:: What you will do ::
Without leaving anything out, print every line of the data.
-------- Source material
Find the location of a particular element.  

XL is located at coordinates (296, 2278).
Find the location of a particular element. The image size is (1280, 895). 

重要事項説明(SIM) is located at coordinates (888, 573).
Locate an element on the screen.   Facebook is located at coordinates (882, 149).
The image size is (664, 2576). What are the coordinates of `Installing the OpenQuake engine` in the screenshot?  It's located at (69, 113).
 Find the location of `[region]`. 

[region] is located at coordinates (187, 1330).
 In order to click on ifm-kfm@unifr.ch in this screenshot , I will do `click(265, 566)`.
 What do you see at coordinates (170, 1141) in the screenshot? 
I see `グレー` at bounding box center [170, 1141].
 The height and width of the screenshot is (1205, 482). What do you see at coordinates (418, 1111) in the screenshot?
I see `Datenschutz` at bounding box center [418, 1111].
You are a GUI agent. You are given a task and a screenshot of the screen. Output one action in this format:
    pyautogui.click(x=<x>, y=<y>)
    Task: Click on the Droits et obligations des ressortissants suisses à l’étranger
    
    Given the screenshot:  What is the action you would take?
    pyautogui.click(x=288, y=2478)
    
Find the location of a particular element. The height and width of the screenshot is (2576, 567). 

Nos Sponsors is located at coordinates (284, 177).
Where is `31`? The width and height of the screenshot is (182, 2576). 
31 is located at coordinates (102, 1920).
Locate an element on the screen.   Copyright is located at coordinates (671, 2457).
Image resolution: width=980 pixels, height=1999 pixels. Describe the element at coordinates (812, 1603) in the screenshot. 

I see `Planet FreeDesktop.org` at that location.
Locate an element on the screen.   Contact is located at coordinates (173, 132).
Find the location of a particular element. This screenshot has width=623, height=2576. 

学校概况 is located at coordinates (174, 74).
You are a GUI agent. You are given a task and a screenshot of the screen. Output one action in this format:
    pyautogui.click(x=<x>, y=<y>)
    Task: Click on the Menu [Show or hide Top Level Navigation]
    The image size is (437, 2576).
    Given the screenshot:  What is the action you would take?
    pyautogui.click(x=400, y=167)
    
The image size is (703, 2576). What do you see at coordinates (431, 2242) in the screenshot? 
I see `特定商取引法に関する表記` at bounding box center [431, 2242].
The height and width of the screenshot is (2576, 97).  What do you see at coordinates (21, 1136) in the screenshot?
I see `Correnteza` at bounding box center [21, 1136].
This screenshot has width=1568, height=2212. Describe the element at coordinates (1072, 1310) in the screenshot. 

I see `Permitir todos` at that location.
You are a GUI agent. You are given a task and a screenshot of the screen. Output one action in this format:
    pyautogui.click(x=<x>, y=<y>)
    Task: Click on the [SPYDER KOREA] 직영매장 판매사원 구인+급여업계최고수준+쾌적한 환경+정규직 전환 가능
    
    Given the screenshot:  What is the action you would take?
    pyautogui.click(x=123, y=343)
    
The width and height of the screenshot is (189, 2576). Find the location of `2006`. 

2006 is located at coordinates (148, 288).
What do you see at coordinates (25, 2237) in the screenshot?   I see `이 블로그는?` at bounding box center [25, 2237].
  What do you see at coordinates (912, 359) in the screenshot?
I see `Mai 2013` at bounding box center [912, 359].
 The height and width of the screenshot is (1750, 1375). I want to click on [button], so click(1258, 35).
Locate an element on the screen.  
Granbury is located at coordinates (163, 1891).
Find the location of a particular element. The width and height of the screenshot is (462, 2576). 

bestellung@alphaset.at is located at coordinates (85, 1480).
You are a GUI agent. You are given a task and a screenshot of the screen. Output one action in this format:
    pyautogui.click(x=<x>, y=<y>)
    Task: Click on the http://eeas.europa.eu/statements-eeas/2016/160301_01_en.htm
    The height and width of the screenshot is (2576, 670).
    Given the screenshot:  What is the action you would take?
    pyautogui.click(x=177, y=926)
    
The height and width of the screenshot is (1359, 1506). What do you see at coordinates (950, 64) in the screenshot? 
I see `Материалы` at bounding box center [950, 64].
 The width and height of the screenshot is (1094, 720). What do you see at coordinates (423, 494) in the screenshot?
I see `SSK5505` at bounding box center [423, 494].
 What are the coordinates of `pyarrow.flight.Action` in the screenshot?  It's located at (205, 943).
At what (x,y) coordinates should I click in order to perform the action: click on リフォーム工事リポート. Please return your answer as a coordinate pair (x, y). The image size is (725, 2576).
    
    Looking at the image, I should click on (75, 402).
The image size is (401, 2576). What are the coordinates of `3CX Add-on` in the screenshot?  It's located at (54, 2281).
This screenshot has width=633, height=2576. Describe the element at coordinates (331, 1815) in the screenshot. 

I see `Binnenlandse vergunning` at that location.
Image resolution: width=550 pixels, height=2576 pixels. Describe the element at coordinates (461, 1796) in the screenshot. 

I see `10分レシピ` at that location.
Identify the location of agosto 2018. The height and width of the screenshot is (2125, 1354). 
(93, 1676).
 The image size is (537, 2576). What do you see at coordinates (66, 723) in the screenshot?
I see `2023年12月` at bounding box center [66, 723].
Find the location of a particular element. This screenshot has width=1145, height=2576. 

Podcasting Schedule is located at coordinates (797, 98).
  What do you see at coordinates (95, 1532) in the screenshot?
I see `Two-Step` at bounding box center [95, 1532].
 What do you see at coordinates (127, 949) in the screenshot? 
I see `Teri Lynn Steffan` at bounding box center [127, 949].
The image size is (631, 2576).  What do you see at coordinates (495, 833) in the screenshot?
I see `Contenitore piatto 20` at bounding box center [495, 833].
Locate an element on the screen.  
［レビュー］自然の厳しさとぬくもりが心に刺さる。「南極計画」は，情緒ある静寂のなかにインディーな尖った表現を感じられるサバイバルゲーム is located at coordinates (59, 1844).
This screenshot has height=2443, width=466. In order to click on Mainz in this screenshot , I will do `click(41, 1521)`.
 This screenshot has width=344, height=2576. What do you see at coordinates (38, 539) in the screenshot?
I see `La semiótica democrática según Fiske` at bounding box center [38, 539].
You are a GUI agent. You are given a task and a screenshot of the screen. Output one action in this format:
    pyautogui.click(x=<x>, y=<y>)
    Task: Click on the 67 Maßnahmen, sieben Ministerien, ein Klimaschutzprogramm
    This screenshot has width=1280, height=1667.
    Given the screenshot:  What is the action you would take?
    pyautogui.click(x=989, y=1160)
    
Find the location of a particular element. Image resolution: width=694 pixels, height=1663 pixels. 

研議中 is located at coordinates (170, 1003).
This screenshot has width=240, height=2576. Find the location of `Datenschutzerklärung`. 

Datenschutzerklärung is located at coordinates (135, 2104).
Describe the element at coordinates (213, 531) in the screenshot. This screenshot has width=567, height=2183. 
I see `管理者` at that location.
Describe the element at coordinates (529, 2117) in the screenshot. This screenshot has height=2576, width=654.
----------------
:: Response to the task ::
Find the location of a particular element.  

XL is located at coordinates (296, 2278).
Find the location of a particular element. The image size is (1280, 895). 

重要事項説明(SIM) is located at coordinates (888, 573).
Locate an element on the screen.   Facebook is located at coordinates (882, 149).
The image size is (664, 2576). What are the coordinates of `Installing the OpenQuake engine` in the screenshot?  It's located at (69, 113).
 Find the location of `[region]`. 

[region] is located at coordinates (187, 1330).
 In order to click on ifm-kfm@unifr.ch in this screenshot , I will do `click(265, 566)`.
 What do you see at coordinates (170, 1141) in the screenshot? 
I see `グレー` at bounding box center [170, 1141].
 The height and width of the screenshot is (1205, 482). What do you see at coordinates (418, 1111) in the screenshot?
I see `Datenschutz` at bounding box center [418, 1111].
You are a GUI agent. You are given a task and a screenshot of the screen. Output one action in this format:
    pyautogui.click(x=<x>, y=<y>)
    Task: Click on the Droits et obligations des ressortissants suisses à l’étranger
    
    Given the screenshot:  What is the action you would take?
    pyautogui.click(x=288, y=2478)
    
Find the location of a particular element. The height and width of the screenshot is (2576, 567). 

Nos Sponsors is located at coordinates (284, 177).
Where is `31`? The width and height of the screenshot is (182, 2576). 
31 is located at coordinates (102, 1920).
Locate an element on the screen.   Copyright is located at coordinates (671, 2457).
Image resolution: width=980 pixels, height=1999 pixels. Describe the element at coordinates (812, 1603) in the screenshot. 

I see `Planet FreeDesktop.org` at that location.
Locate an element on the screen.   Contact is located at coordinates (173, 132).
Find the location of a particular element. This screenshot has width=623, height=2576. 

学校概况 is located at coordinates (174, 74).
You are a GUI agent. You are given a task and a screenshot of the screen. Output one action in this format:
    pyautogui.click(x=<x>, y=<y>)
    Task: Click on the Menu [Show or hide Top Level Navigation]
    The image size is (437, 2576).
    Given the screenshot:  What is the action you would take?
    pyautogui.click(x=400, y=167)
    
The image size is (703, 2576). What do you see at coordinates (431, 2242) in the screenshot? 
I see `特定商取引法に関する表記` at bounding box center [431, 2242].
The height and width of the screenshot is (2576, 97).  What do you see at coordinates (21, 1136) in the screenshot?
I see `Correnteza` at bounding box center [21, 1136].
This screenshot has width=1568, height=2212. Describe the element at coordinates (1072, 1310) in the screenshot. 

I see `Permitir todos` at that location.
You are a GUI agent. You are given a task and a screenshot of the screen. Output one action in this format:
    pyautogui.click(x=<x>, y=<y>)
    Task: Click on the [SPYDER KOREA] 직영매장 판매사원 구인+급여업계최고수준+쾌적한 환경+정규직 전환 가능
    
    Given the screenshot:  What is the action you would take?
    pyautogui.click(x=123, y=343)
    
The width and height of the screenshot is (189, 2576). Find the location of `2006`. 

2006 is located at coordinates (148, 288).
What do you see at coordinates (25, 2237) in the screenshot?   I see `이 블로그는?` at bounding box center [25, 2237].
  What do you see at coordinates (912, 359) in the screenshot?
I see `Mai 2013` at bounding box center [912, 359].
 The height and width of the screenshot is (1750, 1375). I want to click on [button], so click(1258, 35).
Locate an element on the screen.  
Granbury is located at coordinates (163, 1891).
Find the location of a particular element. The width and height of the screenshot is (462, 2576). 

bestellung@alphaset.at is located at coordinates (85, 1480).
You are a GUI agent. You are given a task and a screenshot of the screen. Output one action in this format:
    pyautogui.click(x=<x>, y=<y>)
    Task: Click on the http://eeas.europa.eu/statements-eeas/2016/160301_01_en.htm
    The height and width of the screenshot is (2576, 670).
    Given the screenshot:  What is the action you would take?
    pyautogui.click(x=177, y=926)
    
The height and width of the screenshot is (1359, 1506). What do you see at coordinates (950, 64) in the screenshot? 
I see `Материалы` at bounding box center [950, 64].
 The width and height of the screenshot is (1094, 720). What do you see at coordinates (423, 494) in the screenshot?
I see `SSK5505` at bounding box center [423, 494].
 What are the coordinates of `pyarrow.flight.Action` in the screenshot?  It's located at (205, 943).
At what (x,y) coordinates should I click in order to perform the action: click on リフォーム工事リポート. Please return your answer as a coordinate pair (x, y). The image size is (725, 2576).
    
    Looking at the image, I should click on (75, 402).
The image size is (401, 2576). What are the coordinates of `3CX Add-on` in the screenshot?  It's located at (54, 2281).
This screenshot has width=633, height=2576. Describe the element at coordinates (331, 1815) in the screenshot. 

I see `Binnenlandse vergunning` at that location.
Image resolution: width=550 pixels, height=2576 pixels. Describe the element at coordinates (461, 1796) in the screenshot. 

I see `10分レシピ` at that location.
Identify the location of agosto 2018. The height and width of the screenshot is (2125, 1354). 
(93, 1676).
 The image size is (537, 2576). What do you see at coordinates (66, 723) in the screenshot?
I see `2023年12月` at bounding box center [66, 723].
Find the location of a particular element. This screenshot has width=1145, height=2576. 

Podcasting Schedule is located at coordinates (797, 98).
  What do you see at coordinates (95, 1532) in the screenshot?
I see `Two-Step` at bounding box center [95, 1532].
 What do you see at coordinates (127, 949) in the screenshot? 
I see `Teri Lynn Steffan` at bounding box center [127, 949].
The image size is (631, 2576).  What do you see at coordinates (495, 833) in the screenshot?
I see `Contenitore piatto 20` at bounding box center [495, 833].
Locate an element on the screen.  
［レビュー］自然の厳しさとぬくもりが心に刺さる。「南極計画」は，情緒ある静寂のなかにインディーな尖った表現を感じられるサバイバルゲーム is located at coordinates (59, 1844).
This screenshot has height=2443, width=466. In order to click on Mainz in this screenshot , I will do `click(41, 1521)`.
 This screenshot has width=344, height=2576. What do you see at coordinates (38, 539) in the screenshot?
I see `La semiótica democrática según Fiske` at bounding box center [38, 539].
You are a GUI agent. You are given a task and a screenshot of the screen. Output one action in this format:
    pyautogui.click(x=<x>, y=<y>)
    Task: Click on the 67 Maßnahmen, sieben Ministerien, ein Klimaschutzprogramm
    This screenshot has width=1280, height=1667.
    Given the screenshot:  What is the action you would take?
    pyautogui.click(x=989, y=1160)
    
Find the location of a particular element. Image resolution: width=694 pixels, height=1663 pixels. 

研議中 is located at coordinates (170, 1003).
This screenshot has width=240, height=2576. Find the location of `Datenschutzerklärung`. 

Datenschutzerklärung is located at coordinates (135, 2104).
Describe the element at coordinates (213, 531) in the screenshot. This screenshot has width=567, height=2183. 
I see `管理者` at that location.
Describe the element at coordinates (529, 2117) in the screenshot. This screenshot has height=2576, width=654.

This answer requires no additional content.